» **Task to complete**
Copy every record verbatim. Leave the pictures out.

» **Data records**
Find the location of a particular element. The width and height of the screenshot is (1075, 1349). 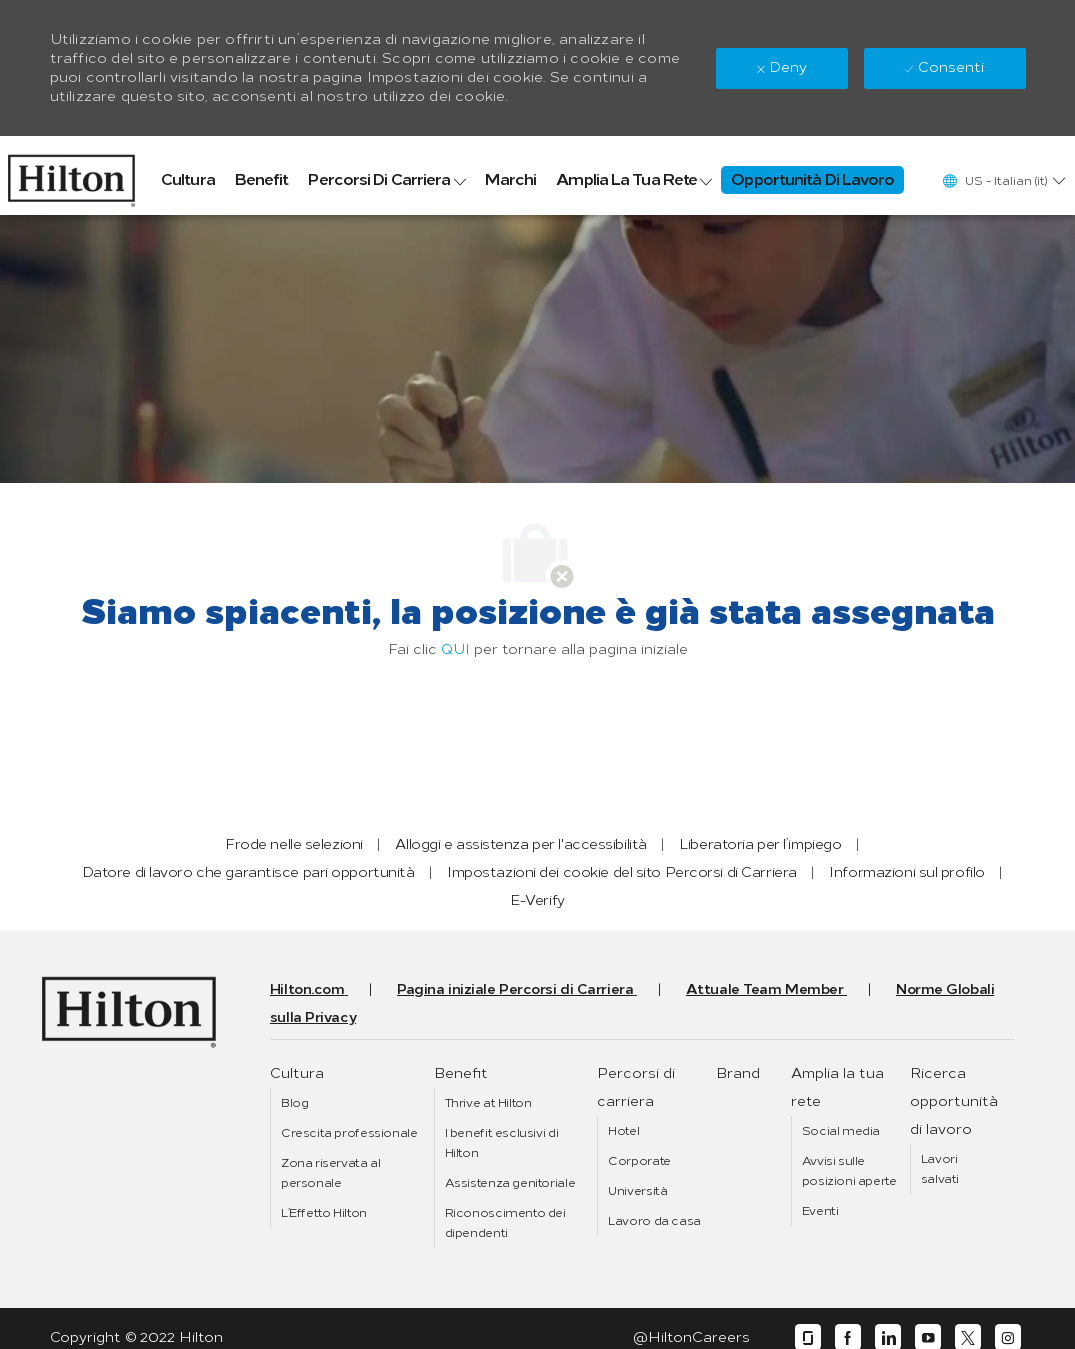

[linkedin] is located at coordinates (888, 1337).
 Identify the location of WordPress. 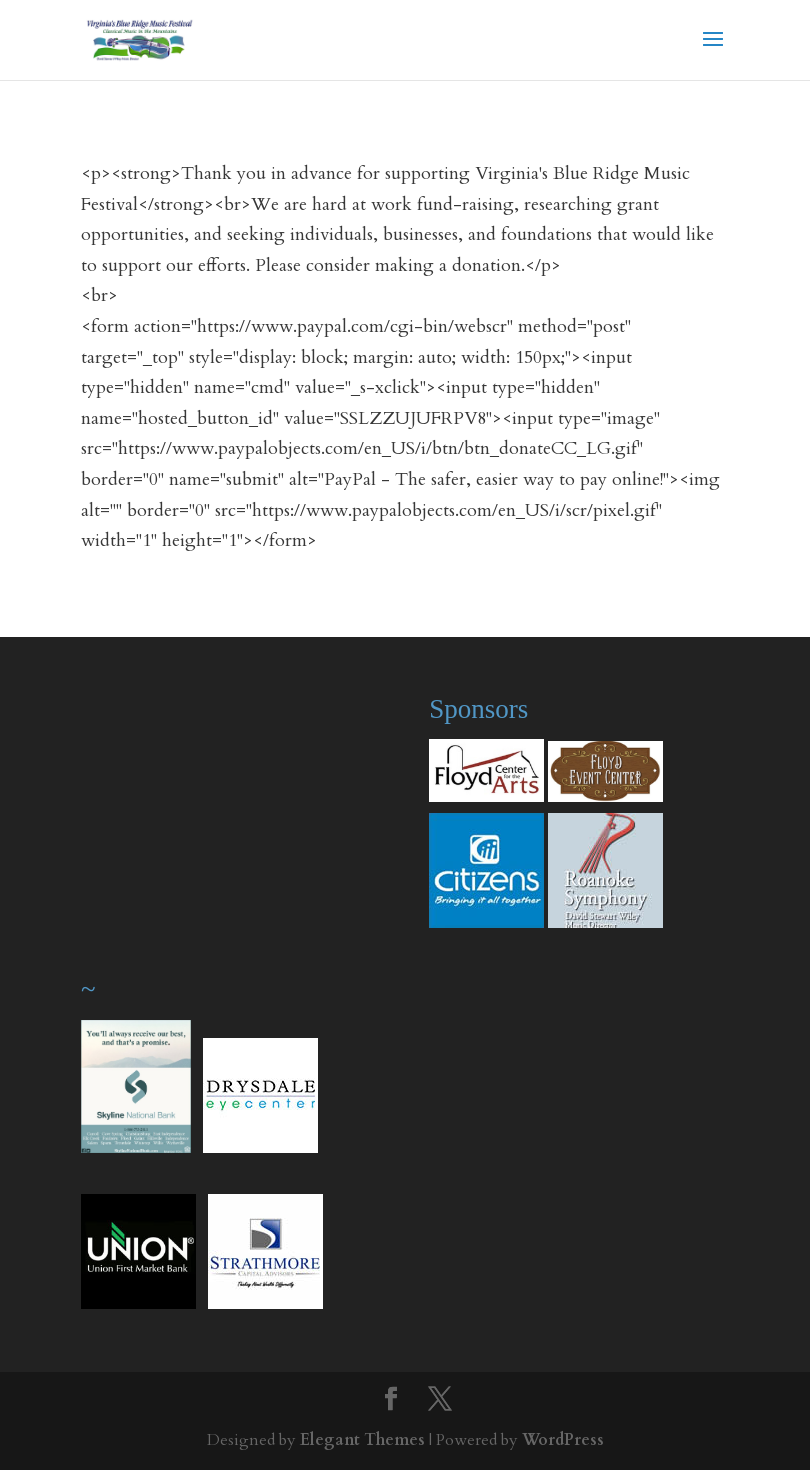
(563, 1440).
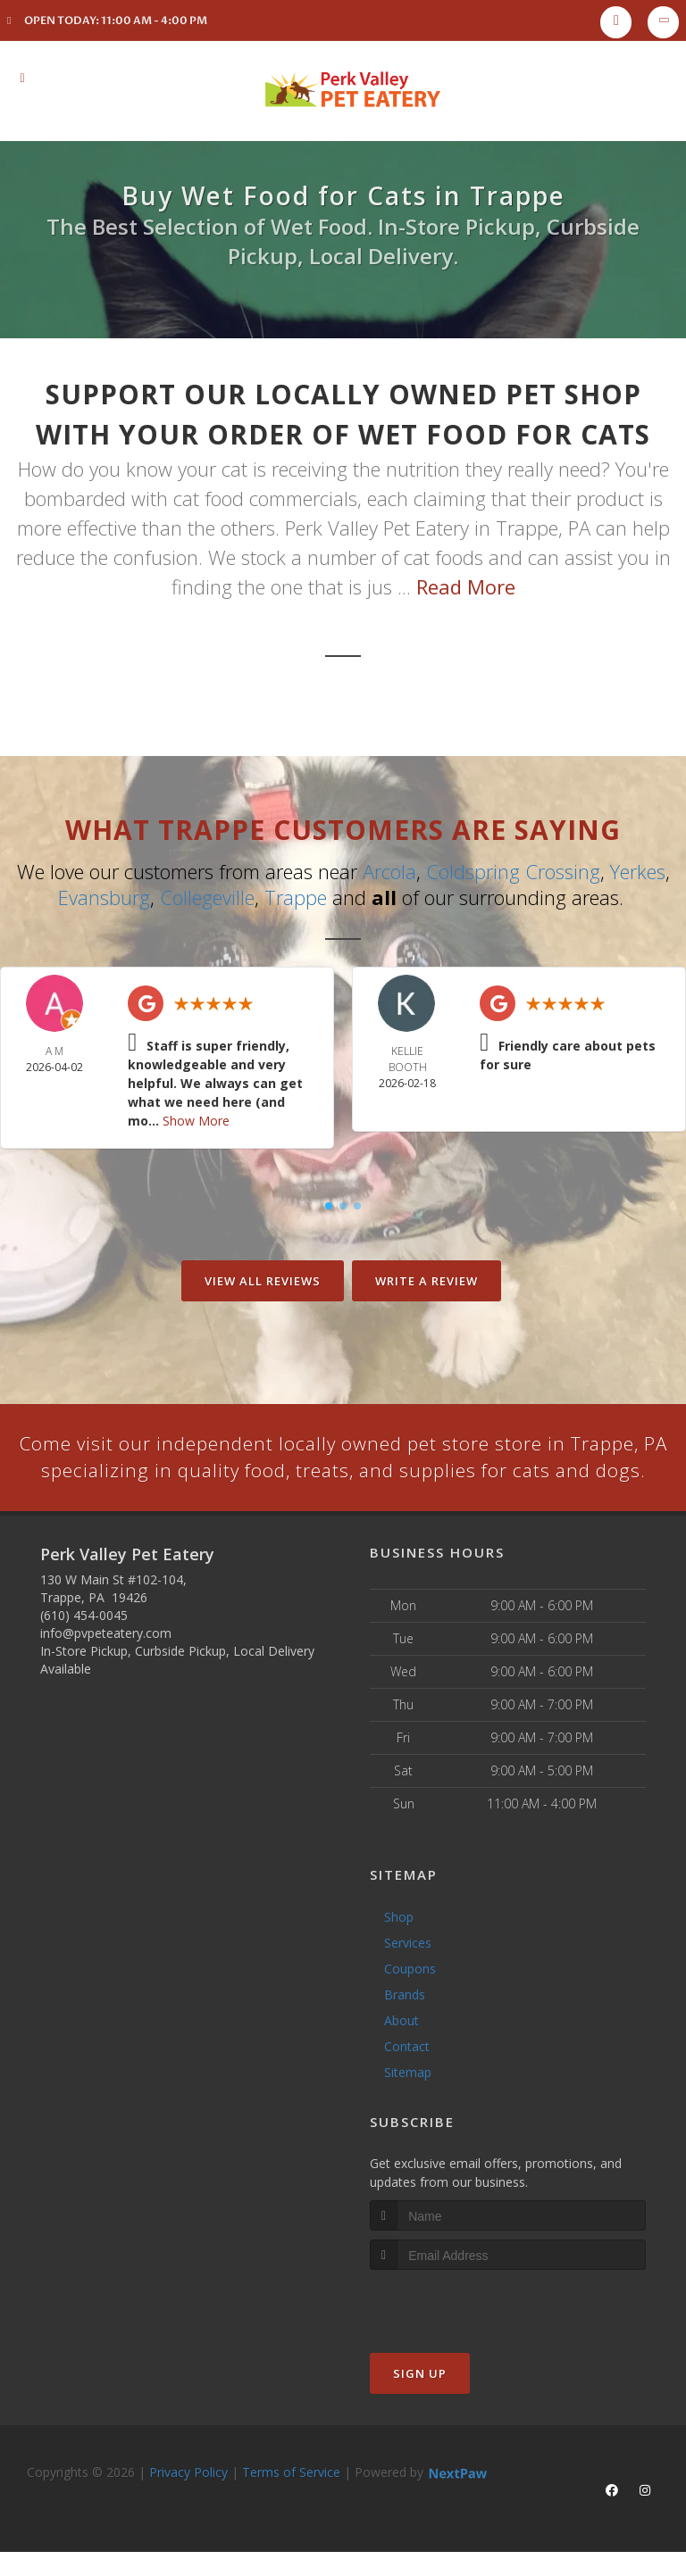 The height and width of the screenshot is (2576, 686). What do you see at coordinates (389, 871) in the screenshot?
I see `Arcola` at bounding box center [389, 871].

» **Result for this exercise**
Find the location of a particular element. The width and height of the screenshot is (1075, 1349). 

[linkedin] is located at coordinates (888, 1337).
 Identify the location of WordPress. 
(563, 1440).
 The height and width of the screenshot is (2576, 686). What do you see at coordinates (389, 871) in the screenshot?
I see `Arcola` at bounding box center [389, 871].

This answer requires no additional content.